The Swiss Transportation Safety investigation Board published an investigation report, detailing a serious smoke incident involving an oven on board a Fokker 100 passenger plane.
On July 15, 2013, a Fokker 100, registration HB-JVH, took off from runway 28 in Zurich, Switzerland on a scheduled flight to Bristol, U.K. While climbing, just after the oven used to heat food had been turned on, the senior cabin attendant (SCA), who was working in the galley towards the front of the aircraft, discovered smoke coming from oven no. 2. When he opened the door of the affected oven he was confronted by a cloud of smoke. He then turned this oven and all other galley equipment off.
At the same time the flight crew had noted that white smoke was entering the right side of the cockpit from the rear. The attendant was then instructed by the flight crew to pull the oven circuit breaker. This interrupted the power supply to the oven and smoke generation ceased.
The flight crew then decided to fly back to Zurich.
A safe landing was carried out 37 minutes after takeoff. The flight crew decided to let passengers disembark normally since no further smoke was visible.
No occupants were injured. An oven on board the aircraft was damaged. There was no other damage.

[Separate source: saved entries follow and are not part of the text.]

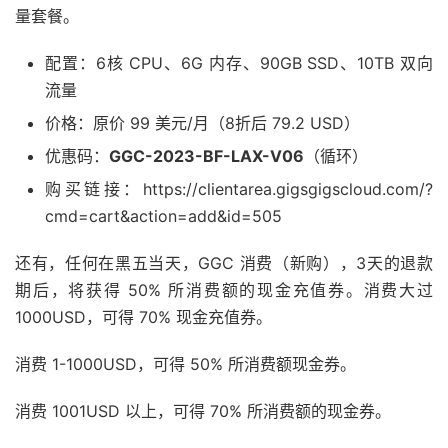
量套餐。
配置：6核 CPU、6G 内存、
90GB
SSD、10TB 双向
流量
价格：原价 99 美元/月（8折后 79.2 USD）
优惠码：
GGC-2023-BF-LAX-V06
（循环）
购买链接：https://clientarea.gigsgigscloud.com/?
cmd=cart&action=add&id=505
还有，任何在黑五当天，GGC 消费（新购），3天的退款
期后，将获得 50% 所消费额的现金充值券。消费大过
1000USD，可得 70% 现金充值券。
消费 1-1000USD，可得 50% 所消费额现金券。
消费 1001USD 以上，可得 70% 所消费额的现金券。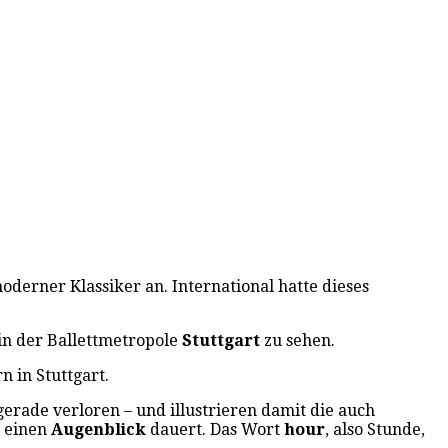
derner Klassiker an. International hatte dieses
in der Ballettmetropole
Stuttgart
zu sehen.
n in Stuttgart.
gerade verloren – und illustrieren damit die auch
r einen
Augenblick
dauert. Das Wort
hour
, also Stunde,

The serious incident is attributable to smoke generation during the flight. This was due to the fact that an exposed heating element came into contact with a plastic film in an oven.
The following factors were identified as the direct cause:
- A plastic film was mistakenly left in the oven.
- The oven was switched on with an inappropriate tray rack without a rear panel
The following factor was identified as the systemic cause:
- The persons concerned were not aware that two oven types requiring different tray racks were in use.Although the following factor did not directly cause the serious incident, in the context of the investigation it was identified as a risk factor:
- The principles for combating smoke generation or a fire in the oven were not followed.
- The flight crew and the fire brigade were only able to communicate by calling because they were not on a common radio frequency.